*** Task input Section Begins ***

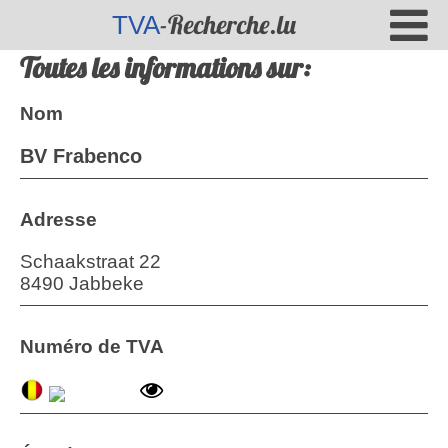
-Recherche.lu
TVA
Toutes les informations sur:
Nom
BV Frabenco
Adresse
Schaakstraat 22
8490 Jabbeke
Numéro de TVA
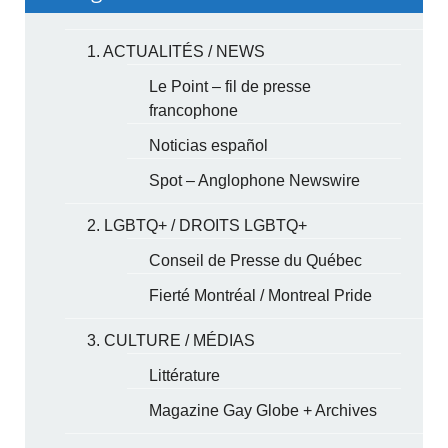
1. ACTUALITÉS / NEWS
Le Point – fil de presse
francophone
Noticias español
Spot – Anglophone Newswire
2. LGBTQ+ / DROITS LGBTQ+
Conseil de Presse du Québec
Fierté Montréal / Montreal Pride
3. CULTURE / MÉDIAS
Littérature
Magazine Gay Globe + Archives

*** Task input Section Ends ***
*** Task input Section Begins ***

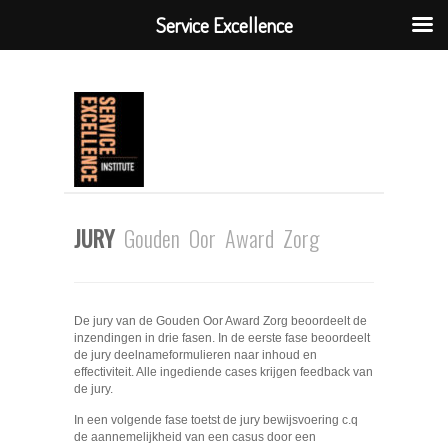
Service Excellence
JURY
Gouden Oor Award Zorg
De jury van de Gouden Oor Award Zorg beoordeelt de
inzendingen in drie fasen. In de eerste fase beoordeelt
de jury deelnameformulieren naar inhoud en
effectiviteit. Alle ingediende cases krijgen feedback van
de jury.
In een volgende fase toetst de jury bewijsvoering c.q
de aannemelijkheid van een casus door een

*** Task input Section Ends ***

Taking the listing above as the source, transcribe only the lines starting at the line with "In een volgende" and going through the line with "de aannemelijkheid van een casus door een", unaltered and with both ends included.

Response >>
In een volgende fase toetst de jury bewijsvoering c.q
de aannemelijkheid van een casus door een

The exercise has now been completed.